RECORDS SHOWN -
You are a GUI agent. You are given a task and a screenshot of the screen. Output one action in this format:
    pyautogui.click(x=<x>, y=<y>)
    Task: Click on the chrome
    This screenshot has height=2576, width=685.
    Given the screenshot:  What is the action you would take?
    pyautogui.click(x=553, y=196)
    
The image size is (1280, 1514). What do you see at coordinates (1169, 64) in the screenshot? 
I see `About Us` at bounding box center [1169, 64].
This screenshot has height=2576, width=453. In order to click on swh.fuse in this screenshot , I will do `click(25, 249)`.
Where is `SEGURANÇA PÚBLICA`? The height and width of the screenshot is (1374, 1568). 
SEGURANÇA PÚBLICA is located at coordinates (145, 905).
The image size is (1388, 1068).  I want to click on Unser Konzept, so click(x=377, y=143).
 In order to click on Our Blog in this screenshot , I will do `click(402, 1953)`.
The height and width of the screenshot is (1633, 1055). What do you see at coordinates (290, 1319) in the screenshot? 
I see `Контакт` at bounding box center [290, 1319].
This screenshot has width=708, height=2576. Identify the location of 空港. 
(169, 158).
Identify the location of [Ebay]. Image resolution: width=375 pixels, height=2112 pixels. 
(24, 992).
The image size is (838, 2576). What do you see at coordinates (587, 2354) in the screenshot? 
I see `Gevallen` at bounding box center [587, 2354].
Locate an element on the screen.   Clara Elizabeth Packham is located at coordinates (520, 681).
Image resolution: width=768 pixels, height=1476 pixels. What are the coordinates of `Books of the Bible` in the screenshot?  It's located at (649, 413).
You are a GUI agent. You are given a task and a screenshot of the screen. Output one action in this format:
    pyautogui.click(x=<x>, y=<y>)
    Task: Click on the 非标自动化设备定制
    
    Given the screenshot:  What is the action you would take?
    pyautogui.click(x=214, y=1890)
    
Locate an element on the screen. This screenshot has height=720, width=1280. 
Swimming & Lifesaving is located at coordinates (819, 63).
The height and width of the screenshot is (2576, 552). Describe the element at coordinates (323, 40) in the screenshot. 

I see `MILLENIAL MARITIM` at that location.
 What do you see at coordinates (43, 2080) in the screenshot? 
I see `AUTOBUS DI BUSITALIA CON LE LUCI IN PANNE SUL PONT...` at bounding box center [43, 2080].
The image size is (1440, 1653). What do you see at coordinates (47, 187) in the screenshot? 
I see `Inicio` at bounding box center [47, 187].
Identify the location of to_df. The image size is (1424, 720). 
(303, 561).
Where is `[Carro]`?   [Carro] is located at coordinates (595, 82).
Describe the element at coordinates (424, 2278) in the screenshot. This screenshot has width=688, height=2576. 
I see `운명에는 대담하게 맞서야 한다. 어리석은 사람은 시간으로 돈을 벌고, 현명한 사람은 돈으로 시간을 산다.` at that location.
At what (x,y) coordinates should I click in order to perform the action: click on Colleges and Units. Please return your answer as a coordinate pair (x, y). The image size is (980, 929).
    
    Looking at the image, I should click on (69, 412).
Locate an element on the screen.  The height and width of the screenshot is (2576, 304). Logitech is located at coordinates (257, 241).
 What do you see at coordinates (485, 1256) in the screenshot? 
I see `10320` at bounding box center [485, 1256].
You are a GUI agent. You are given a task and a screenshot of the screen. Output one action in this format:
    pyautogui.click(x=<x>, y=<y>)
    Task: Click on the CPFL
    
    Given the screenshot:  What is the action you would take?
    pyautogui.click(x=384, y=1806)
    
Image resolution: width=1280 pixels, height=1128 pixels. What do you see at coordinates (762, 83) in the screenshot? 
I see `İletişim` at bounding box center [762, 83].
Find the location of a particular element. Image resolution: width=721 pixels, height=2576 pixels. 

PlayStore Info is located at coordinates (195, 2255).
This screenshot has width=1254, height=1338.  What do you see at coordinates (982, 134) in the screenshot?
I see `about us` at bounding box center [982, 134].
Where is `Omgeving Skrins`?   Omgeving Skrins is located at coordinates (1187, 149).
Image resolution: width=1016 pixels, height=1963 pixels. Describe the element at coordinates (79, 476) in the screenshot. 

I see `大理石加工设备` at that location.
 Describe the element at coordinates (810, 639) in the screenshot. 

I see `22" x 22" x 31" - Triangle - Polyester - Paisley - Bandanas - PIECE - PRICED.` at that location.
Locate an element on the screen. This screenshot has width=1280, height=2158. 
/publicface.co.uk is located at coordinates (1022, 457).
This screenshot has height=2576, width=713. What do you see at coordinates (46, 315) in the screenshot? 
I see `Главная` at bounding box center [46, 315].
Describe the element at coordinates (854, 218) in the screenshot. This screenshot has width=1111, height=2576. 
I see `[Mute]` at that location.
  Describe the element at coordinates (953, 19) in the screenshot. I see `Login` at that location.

YOUR INSTRUCTIONS - Produce the entries again, character for character.

RESULT OF THE EXERCISE -
You are a GUI agent. You are given a task and a screenshot of the screen. Output one action in this format:
    pyautogui.click(x=<x>, y=<y>)
    Task: Click on the chrome
    This screenshot has height=2576, width=685.
    Given the screenshot:  What is the action you would take?
    pyautogui.click(x=553, y=196)
    
The image size is (1280, 1514). What do you see at coordinates (1169, 64) in the screenshot? 
I see `About Us` at bounding box center [1169, 64].
This screenshot has height=2576, width=453. In order to click on swh.fuse in this screenshot , I will do `click(25, 249)`.
Where is `SEGURANÇA PÚBLICA`? The height and width of the screenshot is (1374, 1568). 
SEGURANÇA PÚBLICA is located at coordinates (145, 905).
The image size is (1388, 1068).  I want to click on Unser Konzept, so click(x=377, y=143).
 In order to click on Our Blog in this screenshot , I will do `click(402, 1953)`.
The height and width of the screenshot is (1633, 1055). What do you see at coordinates (290, 1319) in the screenshot? 
I see `Контакт` at bounding box center [290, 1319].
This screenshot has width=708, height=2576. Identify the location of 空港. 
(169, 158).
Identify the location of [Ebay]. Image resolution: width=375 pixels, height=2112 pixels. 
(24, 992).
The image size is (838, 2576). What do you see at coordinates (587, 2354) in the screenshot? 
I see `Gevallen` at bounding box center [587, 2354].
Locate an element on the screen.   Clara Elizabeth Packham is located at coordinates (520, 681).
Image resolution: width=768 pixels, height=1476 pixels. What are the coordinates of `Books of the Bible` in the screenshot?  It's located at (649, 413).
You are a GUI agent. You are given a task and a screenshot of the screen. Output one action in this format:
    pyautogui.click(x=<x>, y=<y>)
    Task: Click on the 非标自动化设备定制
    
    Given the screenshot:  What is the action you would take?
    pyautogui.click(x=214, y=1890)
    
Locate an element on the screen. This screenshot has height=720, width=1280. 
Swimming & Lifesaving is located at coordinates (819, 63).
The height and width of the screenshot is (2576, 552). Describe the element at coordinates (323, 40) in the screenshot. 

I see `MILLENIAL MARITIM` at that location.
 What do you see at coordinates (43, 2080) in the screenshot? 
I see `AUTOBUS DI BUSITALIA CON LE LUCI IN PANNE SUL PONT...` at bounding box center [43, 2080].
The image size is (1440, 1653). What do you see at coordinates (47, 187) in the screenshot? 
I see `Inicio` at bounding box center [47, 187].
Identify the location of to_df. The image size is (1424, 720). 
(303, 561).
Where is `[Carro]`?   [Carro] is located at coordinates (595, 82).
Describe the element at coordinates (424, 2278) in the screenshot. This screenshot has width=688, height=2576. 
I see `운명에는 대담하게 맞서야 한다. 어리석은 사람은 시간으로 돈을 벌고, 현명한 사람은 돈으로 시간을 산다.` at that location.
At what (x,y) coordinates should I click in order to perform the action: click on Colleges and Units. Please return your answer as a coordinate pair (x, y). The image size is (980, 929).
    
    Looking at the image, I should click on (69, 412).
Locate an element on the screen.  The height and width of the screenshot is (2576, 304). Logitech is located at coordinates (257, 241).
 What do you see at coordinates (485, 1256) in the screenshot? 
I see `10320` at bounding box center [485, 1256].
You are a GUI agent. You are given a task and a screenshot of the screen. Output one action in this format:
    pyautogui.click(x=<x>, y=<y>)
    Task: Click on the CPFL
    
    Given the screenshot:  What is the action you would take?
    pyautogui.click(x=384, y=1806)
    
Image resolution: width=1280 pixels, height=1128 pixels. What do you see at coordinates (762, 83) in the screenshot? 
I see `İletişim` at bounding box center [762, 83].
Find the location of a particular element. Image resolution: width=721 pixels, height=2576 pixels. 

PlayStore Info is located at coordinates (195, 2255).
This screenshot has width=1254, height=1338.  What do you see at coordinates (982, 134) in the screenshot?
I see `about us` at bounding box center [982, 134].
Where is `Omgeving Skrins`?   Omgeving Skrins is located at coordinates (1187, 149).
Image resolution: width=1016 pixels, height=1963 pixels. Describe the element at coordinates (79, 476) in the screenshot. 

I see `大理石加工设备` at that location.
 Describe the element at coordinates (810, 639) in the screenshot. 

I see `22" x 22" x 31" - Triangle - Polyester - Paisley - Bandanas - PIECE - PRICED.` at that location.
Locate an element on the screen. This screenshot has width=1280, height=2158. 
/publicface.co.uk is located at coordinates (1022, 457).
This screenshot has height=2576, width=713. What do you see at coordinates (46, 315) in the screenshot? 
I see `Главная` at bounding box center [46, 315].
Describe the element at coordinates (854, 218) in the screenshot. This screenshot has width=1111, height=2576. 
I see `[Mute]` at that location.
  Describe the element at coordinates (953, 19) in the screenshot. I see `Login` at that location.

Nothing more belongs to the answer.